Continuing Case Seminar in Psychoanalysis: This  is a required course to be taken outside of the adult curriculum requirements.  Typically it  involves the presentation of one or more psychoanalyses. Special focus is given to the discussion of technique as it affects the progress of the analysis. Graduate analysts typically participate in the seminar with candidates. Participants are encouraged to consider alternative interventions, and to review their potential impact on the treatment process. The presentations offer an opportunity to consider topics discussed in advanced technique courses, including manifestations of transference, countertransference, defense analysis, and contemporary thinking regarding therapeutic action.

Admissions

All candidates in the adult program are eligible to take on a child case even if they are not enrolled in the Child/Adolescent Training Program. This case can count as one of the three control cases required for graduation from the Adult Division  of WBCP. The case would be supervised by a Child/Adolescent Supervising Analyst  from the WBCP.

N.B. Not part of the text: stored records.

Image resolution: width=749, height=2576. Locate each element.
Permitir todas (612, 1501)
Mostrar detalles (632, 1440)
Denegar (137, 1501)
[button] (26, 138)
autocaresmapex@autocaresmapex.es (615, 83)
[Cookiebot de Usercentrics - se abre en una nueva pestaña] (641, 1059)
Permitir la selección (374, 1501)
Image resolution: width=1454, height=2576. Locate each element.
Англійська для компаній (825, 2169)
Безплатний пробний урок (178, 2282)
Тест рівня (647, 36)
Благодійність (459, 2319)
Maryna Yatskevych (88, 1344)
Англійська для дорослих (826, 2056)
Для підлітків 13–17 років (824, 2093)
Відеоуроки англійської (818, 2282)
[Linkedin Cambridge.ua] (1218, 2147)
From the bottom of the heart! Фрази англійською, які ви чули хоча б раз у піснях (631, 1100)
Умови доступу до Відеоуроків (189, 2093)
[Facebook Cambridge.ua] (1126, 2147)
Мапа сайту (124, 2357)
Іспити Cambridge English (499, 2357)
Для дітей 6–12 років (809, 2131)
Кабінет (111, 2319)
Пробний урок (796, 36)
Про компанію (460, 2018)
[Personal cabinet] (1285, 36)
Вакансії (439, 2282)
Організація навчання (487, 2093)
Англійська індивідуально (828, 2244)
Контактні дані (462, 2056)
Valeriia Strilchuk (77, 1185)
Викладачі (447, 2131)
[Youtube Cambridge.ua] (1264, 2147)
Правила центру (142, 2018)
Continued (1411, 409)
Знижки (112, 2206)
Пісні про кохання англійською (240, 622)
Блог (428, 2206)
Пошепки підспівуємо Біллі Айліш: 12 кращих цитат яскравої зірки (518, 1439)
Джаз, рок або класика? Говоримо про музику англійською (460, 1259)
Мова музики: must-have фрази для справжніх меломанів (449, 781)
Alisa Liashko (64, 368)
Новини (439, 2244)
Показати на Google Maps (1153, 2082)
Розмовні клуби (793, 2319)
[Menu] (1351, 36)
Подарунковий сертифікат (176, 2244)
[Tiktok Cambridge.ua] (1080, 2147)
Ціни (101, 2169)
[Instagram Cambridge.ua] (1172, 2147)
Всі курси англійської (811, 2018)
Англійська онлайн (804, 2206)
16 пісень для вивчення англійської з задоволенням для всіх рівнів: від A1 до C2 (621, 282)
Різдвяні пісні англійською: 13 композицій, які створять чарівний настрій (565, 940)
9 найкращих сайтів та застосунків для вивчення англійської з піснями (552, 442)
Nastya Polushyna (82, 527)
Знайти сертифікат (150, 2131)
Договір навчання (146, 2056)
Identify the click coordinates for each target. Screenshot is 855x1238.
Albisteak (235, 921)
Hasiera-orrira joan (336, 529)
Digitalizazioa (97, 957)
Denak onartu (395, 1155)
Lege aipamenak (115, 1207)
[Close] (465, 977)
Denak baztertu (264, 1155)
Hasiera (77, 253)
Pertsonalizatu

A Candidate  in the Adult Program is eligible to become a candidate in the  Child/Adolescent Training Program  following consultation with his or her adult faculty advisor. Following this consultation the candidate should fill out the application for child and adolescent training which can be found on the Washington Center  for Psychoanalysis website.

The Candidate  should also contact the Chair of the Program, Dr. Anita Bryce (, or 703-734-9287) to let her know of  his/ her interest in child and adolescent training.

Any graduate of a IPA accredited program can apply for child and adolescent training at the WBCP. They can proceed by filling out the application described above  and contacting the Chair of the Program.

When the candidate begins the Program   they will be assigned a Child/Adolescent Faculty Advisor.

Training  Progression and Graduation  Requirements  for the Child and Adolescent Program

A candidate may request permission to begin the first case at any time.  It is preferable that Candidates be in their training analysis for at at least part of their child and adolescent training.

Progression is determined by the number of cases that the candidate has in analysis as well as the Child/Adolescent Progress Committee's (CAPC) evaluation of the candidates capacities to understand the complexities of the analytic process with children  and adolescent patients.

Requirements for graduation are the supervised analyses of three patients, including one adolescent and two  latency or pre-latency children. It is highly desirable that both genders be included. The candidate will need to have had  a minimum of 150 supervisory hours with reasonable distribution of the hours among the cases. It is preferable that the candidate have three different supervisors if possible.

Graduation is determined by  CACP in consultation with the Institute Council (IC), and  is based on the Candidate's  ability to do autonomous  analytic work with children and adolescents.

"I've enjoyed my first year. My classmates are collegial, my instructors and supervisors are interested in my education and helping me develop my career, and I've found the curriculum to be inclusive and broad-ranging. The institute and instructors are genuinely interested, I feel, in candidates' concerns and I think quite responsive to concerns and comments regarding instruction as well as with administrative matters. " -Blair Bunting, M.D.